In a UNS example, a pH measurement from a probe can be subscribed to from an Electronic Batch Record (EBR) to record the pH data, and check that it conforms to specification. If not, the EBR can ask a supervisor to add an investigation context, and this EBR exception event can be published back to the UNS for a QMS to record and publish a Corrective and Preventative Action (CAPA). This simple orchestration of data and events across an organisation and systems is not easily possible currently due to the integration mess that pharma has become used to.

Figure 3: A Unified Namespace centralises data exchange across an organisation’s factory and enterprise systems

End-user configurable cloud alternatives to large enterprise out-of-the-box software

In the last decade, a new breed of configurable applications for industrial usage has arisen known as no-code and low-code platforms that are deployed online through the cloud. These allow non-programmers to fit the software to their business process using drag-and-drop modelling. Process engineers do not have to be software experts to easily learn these tools. And the engineers working in facilities can quickly demonstrate how to digitalise a process in a bottom-up manner.
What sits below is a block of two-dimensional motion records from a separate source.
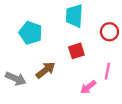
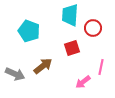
red circle: (109, 32) -> (93, 28), moved

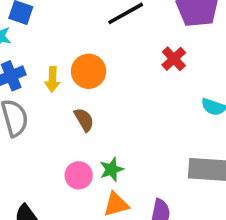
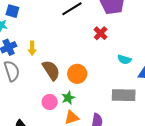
orange circle: (89, 71) -> (77, 74), moved
brown semicircle: (84, 120) -> (51, 70), size x1.5

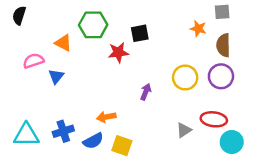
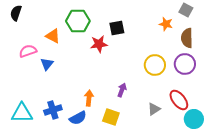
gray square: (222, 12) -> (186, 10), turned 32
purple arrow: (146, 92) -> (122, 90), moved
orange arrow: (106, 117) -> (89, 98), turned 105
red ellipse: (214, 119) -> (179, 100), turned 45
yellow square: (122, 146) -> (111, 117), moved

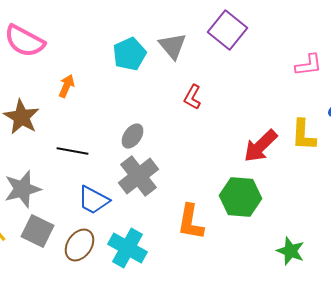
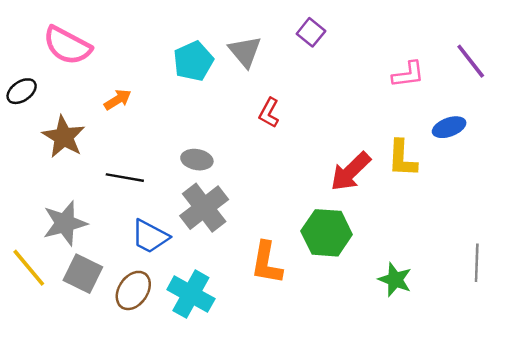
purple square: (228, 30) -> (311, 32), size x0.6
orange arrow: (66, 86) -> (118, 100), turned 35
gray ellipse: (132, 136) -> (197, 160), turned 65
green star: (290, 251) -> (395, 280), moved

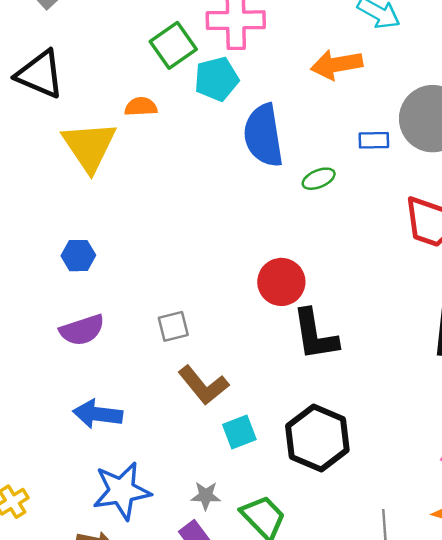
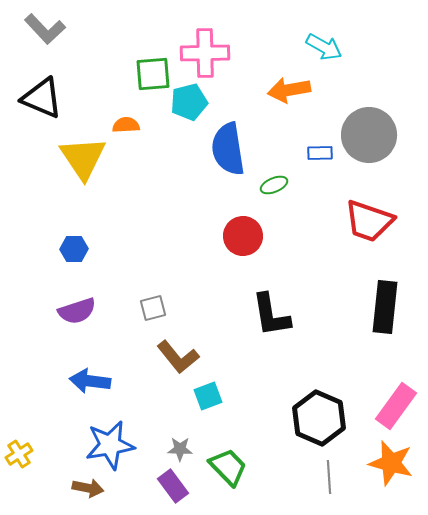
green square: (173, 45) -> (153, 74), turned 30
red circle: (281, 282) -> (243, 236), moved
black hexagon: (317, 438) -> (319, 418), moved

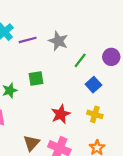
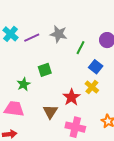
yellow cross: (95, 114) -> (92, 87), moved, turned 32
brown triangle: (31, 143) -> (50, 112), moved

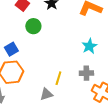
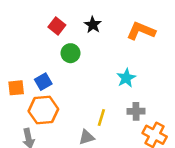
cyan star: (89, 46) -> (126, 78), moved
While manufacturing elsewhere has rapidly embraced cloud solutions, pharma has been too slow to adopt cloud due to the glacial pace of its digitalisation and perceptions on data security. IT engineers can help decision-makers by creating fair comparisons in terms of the cost, security, and capability to get beyond pharma’s emotional reluctance.

Conclusion

Digitalisation in pharma manufacturing has not spread beyond the large global corporations, and so tens of thousands of GMP-regulated factories continue to rely on paper. By not replacing manual records, critical product data remains at risk of human error, and cannot tap into the exciting potential of AI/machine learning to gain value from data. For all pharma companies to move forward, engineers will play a key role in bridging concerns of compliance, change and cost by designing solutions and integrations using cloud and IIoT-enabled technologies.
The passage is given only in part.